## Task requirements
Leave every picture out, and retype all the remaining records exactly.

===== Records for this task

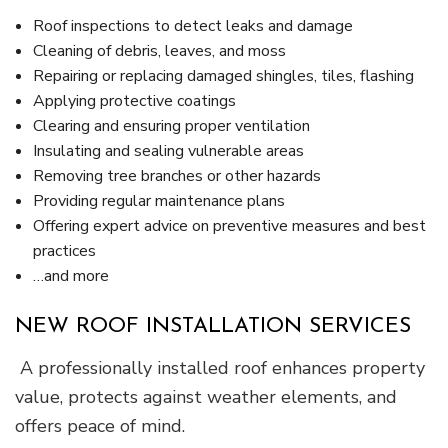
Roof inspections to detect leaks and damage
Cleaning of debris, leaves, and moss
Repairing or replacing damaged shingles, tiles, flashing
Applying protective coatings
Clearing and ensuring proper ventilation
Insulating and sealing vulnerable areas
Removing tree branches or other hazards
Providing regular maintenance plans
Offering expert advice on preventive measures and best
practices
…and more
NEW ROOF INSTALLATION SERVICES
A professionally installed roof enhances property
value, protects against weather elements, and
offers peace of mind.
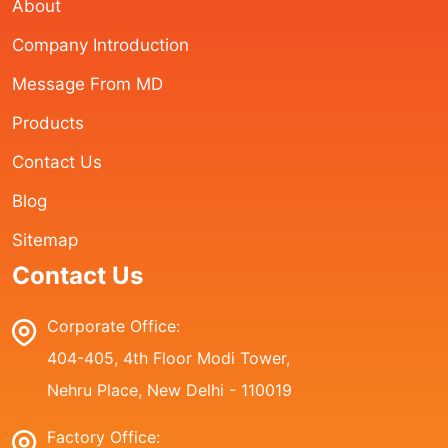
About
Company Introduction
Message From MD
Products
Contact Us
Blog
Sitemap
Contact Us
Corporate Office:
404-405, 4th Floor Modi Tower,
Nehru Place, New Delhi - 110019
Factory Office:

==========

## Solution to this exercise
Roof inspections to detect leaks and damage
Cleaning of debris, leaves, and moss
Repairing or replacing damaged shingles, tiles, flashing
Applying protective coatings
Clearing and ensuring proper ventilation
Insulating and sealing vulnerable areas
Removing tree branches or other hazards
Providing regular maintenance plans
Offering expert advice on preventive measures and best
practices
…and more
NEW ROOF INSTALLATION SERVICES
A professionally installed roof enhances property
value, protects against weather elements, and
offers peace of mind.
About
Company Introduction
Message From MD
Products
Contact Us
Blog
Sitemap
Contact Us
Corporate Office:
404-405, 4th Floor Modi Tower,
Nehru Place, New Delhi - 110019
Factory Office:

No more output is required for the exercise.